Un o una joven que quiere salir de la incertidumbre y precariedad que le amenaza en su vida privada, busca un padrino que le introduzca en la organización de su preferencia y empieza una dilatada ascensión hacia la cúspide cuyo éxito no depende para nada de su comprensión de la sociedad a la que dice servir, ni de su oratoria y capacidad pedagógica, ni siquiera de su competencia para resolver problemas de interés general. Si quiere hacer carrera en la política, más vale que no preste demasiada atención a sus votantes excepto para halagar sus instintos o para atronarles durante la campaña electoral. Cuando un político se siente desvinculado o desplazado de este esfuerzo cognitivo y volitivo que le exige la militancia y la carrera hacia el poder, cae en la melancolía y en el resentimiento, como demuestra el goteo de declaraciones de los ex don Aznar y don González y otros pelmazos de menor significación. Cuando los desplazados son de talante más tosco o más desinhibido se entregan a un lenguaje tabernario, como ilustró la publicidad de cierta conversación entre dos ex dirigentes del partido del gobierno. El resultado último es siempre el mismo: una pérdida creciente de materia gris en la política, amén de un desgaste imparable de los materiales morales que se supone inspiran el servicio público. Cada día es más fácil llegar a ministro siendo un completo idiota, toda vez que ya se ha acreditado que se puede serlo siendo un afanoso corrupto.

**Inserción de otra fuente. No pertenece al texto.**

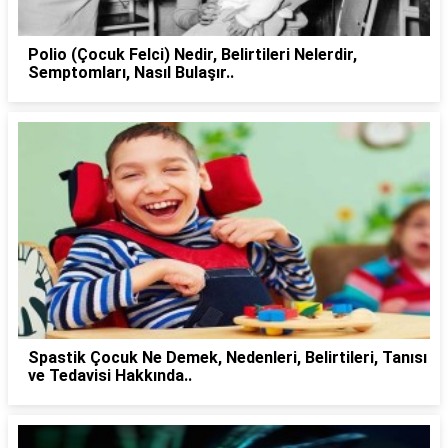
Polio (Çocuk Felci) Nedir, Belirtileri Nelerdir,
Semptomları, Nasıl Bulaşır..
Spastik Çocuk Ne Demek, Nedenleri, Belirtileri, Tanısı
ve Tedavisi Hakkında..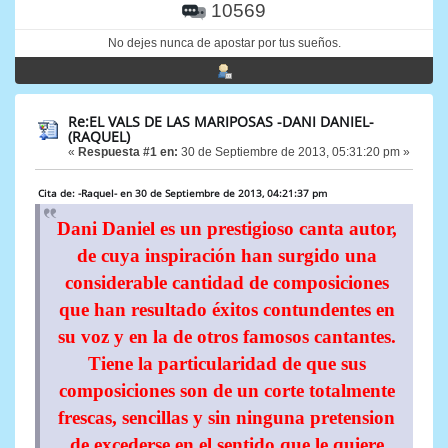
10569
No dejes nunca de apostar por tus sueños.
Re:EL VALS DE LAS MARIPOSAS -DANI DANIEL-
(RAQUEL)
«
Respuesta #1 en:
30 de Septiembre de 2013, 05:31:20 pm »
Cita de: -Raquel- en 30 de Septiembre de 2013, 04:21:37 pm
Dani Daniel es un prestigioso canta autor,
de cuya inspiración han surgido una
considerable cantidad de composiciones
que han resultado éxitos contundentes en
su voz y en la de otros famosos cantantes.
Tiene la particularidad de que sus
composiciones son de un corte totalmente
frescas, sencillas y sin ninguna pretension
de excederse en el sentido que le quiere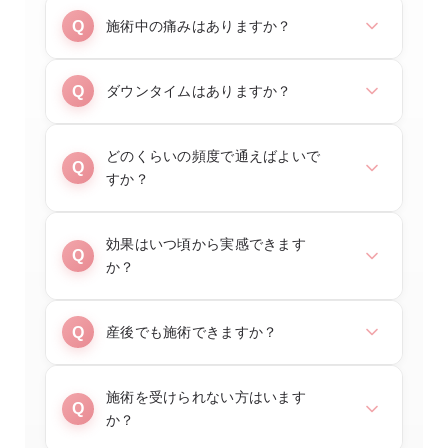
施術中の痛みはありますか？
筋肉が強く収縮する独特の感覚はあります
ダウンタイムはありますか？
が、痛みはほとんどありません。最初は違
和感を感じる方もいらっしゃいますが、す
施術後すぐに日常生活へ戻れます。ダウン
どのくらいの頻度で通えばよいで
ぐに慣れていただけます。強度は調整可能
すか？
タイムはありません。翌日に筋肉痛のよう
ですので、ご安心ください。
な感覚が出る方もいらっしゃいますが、こ
れは効果が現れている証拠です。
推奨頻度は
週2回・計4週（合計8回）
で
効果はいつ頃から実感できます
か？
す。その後は月1〜2回のメンテナンスで効
果を維持しやすくなります。お一人おひと
りのお悩み・目標に合わせて、カウンセリ
個人差はありますが、
2〜4週間後
から筋肉
産後でも施術できますか？
ング時に最適なプランをご提案します。
の引き締まりを実感される方が多いです。
脂肪減少効果は2〜3ヶ月後に最も顕著に現
産後の方は、出産から最低3ヶ月以上経過
施術を受けられない方はいます
れます。継続的な施術でより高い効果が期
か？
し、悪露が完全に終わってからの施術をお
待できます。
すすめしています。授乳中の施術は問題あ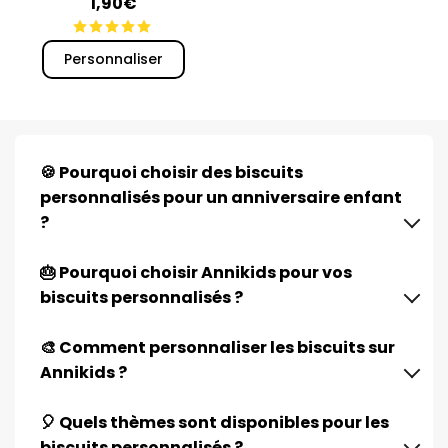
1,90€
Personnaliser
🍪 Pourquoi choisir des biscuits
personnalisés pour un anniversaire enfant
?
🎂 Pourquoi choisir Annikids pour vos
biscuits personnalisés ?
🎨 Comment personnaliser les biscuits sur
Annikids ?
🎈 Quels thèmes sont disponibles pour les
biscuits personnalisés ?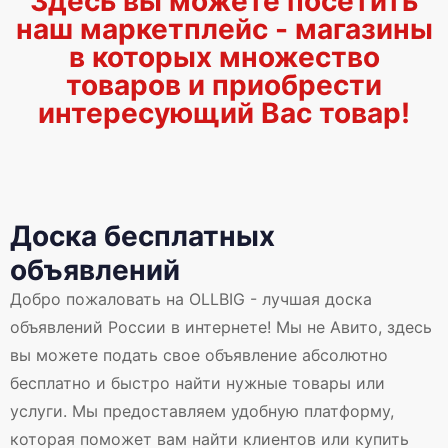
Здесь вы можете посетить
наш маркетплейс - магазины
в которых множество
товаров и приобрести
интересующий Вас товар!
Доска бесплатных
объявлений
Добро пожаловать на OLLBIG - лучшая доска
объявлений России в интернете! Мы не Авито, здесь
вы можете подать свое объявление абсолютно
бесплатно и быстро найти нужные товары или
услуги. Мы предоставляем удобную платформу,
которая поможет вам найти клиентов или купить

Sirva esta disquisición para introducir la noticia de que un puñado de catedráticos de derecho constitucional ha presentado una propuesta de reforma de la constitución dirigida a resolver los problemas que notoriamente aquejan al país. La propuesta es de una sencillez deslumbrante, como pasada por la navaja de Ockham, y a simple vista se advierte que su implementación, que no requiere procedimiento extraordinario, satisfaría demandas y promovería acuerdos cuya falta en los últimos meses  han resquebrajado la sociedad española hasta límites insoportables. La pregunta es: ¿por qué esta propuesta u otra análoga no ha surgido de los dirigentes políticos que han pilotado la mareante deriva del prusés? En la travesía, el pasaje ha podido apreciar la vengativa cautela de don Rajoy, la ensimismada tozudez de don Puigdemont, la intrépida  desvergüenza de don Mas, el lenguaraz arrojo de don Rufián, el silencio sepulcral de don Sánchez, las dubitaciones tácticas de don Iglesias, el voraz apetito de poder de don Rivera y doña Arrimadas, etcétera, a ninguno de los cuales se la ha ocurrido sentarse ante una mesa con papel y lápiz y esbozar una propuesta inteligible, conciliadora y eficiente como la que han presentadp estos académicos que, empujados por su sentido de responsabilidad cívica, han decidido motu proprio poner sus conocimientos al servicio de la sociedad y del estado, que, por cierto, es el que les paga, como a los políticos.